A word or two about cobbles. To the uninitiated, they bring to mind the faux-Dickensian charm of the English market town or the classic chic of a quiet Parisian quartier. These are not the cobbles of Paris-Roubaix. The Flemish farmers who built many of these roads were unconcerned with aesthetics and style; they simply wanted to drive their carts from one place to another, but for much of the year the tracks were muddy and impassable. So they laid substantial bricks of granite, roughly the size of a family loaf, in loosely connected patterns, just close enough to ease the passage of an animal or a steel-rimmed wooden cartwheel.


The first such roads in this area were built by the Romans, although you imagine their efforts may have been more uniform and stylish. And some others date from the heyday of the mining industry, whose remnants litter the area - disused shafts, slag heaps, rusting machinery. The cobbled tracks were buckled, beaten and distorted by coal trucks, some pulled by animals, some by gangs of men and boys. Emile Zola’s great socialist novel Germinal is set in the mining village of Mareciennes, on the edge of the Arenberg Forest where today’s racers get their first taste of the real Roubaix cobbles. Germinal paints a grim picture of life, suffering and death in the nineteenth-century mines; existence in this region has never been easy.
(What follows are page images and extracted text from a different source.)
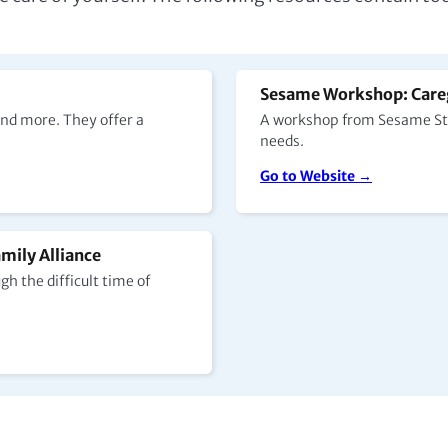
Sesame Workshop: Careg
nd more. They offer a
A workshop from Sesame Stre
needs.
Go to Website →
mily Alliance
h the difficult time of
Cobbled roads were relatively simple to build and maintain, but their days were numbered after the invention of Tarmac in the mid 19th-century. This mixture of tar and stone chippings, developed by the Scottish engineer John McAdam, was easy to apply, waterproof, smooth and grippy – even in the wet. It was the perfect platform for that other 19th-century invention – the internal combustion engine. Together, they revolutionised the world. As motor vehicles spread across Europe, so cobbled and dirt roads disappeared under their black sticky nemesis.

Apart from the rural backwoods of Northern France, where few saw the need to spend hard-earned francs improving roads which were lightly used – and then only by cattle, tractors and the odd farm truck. And wasn’t that symbol of French practicality, the Citroen 2CV, blessed with suspension specifically designed for just such surfaces? While the main routes between towns and villages increasingly became smooth streams of tarmac, on the back roads, the cobble stayed King.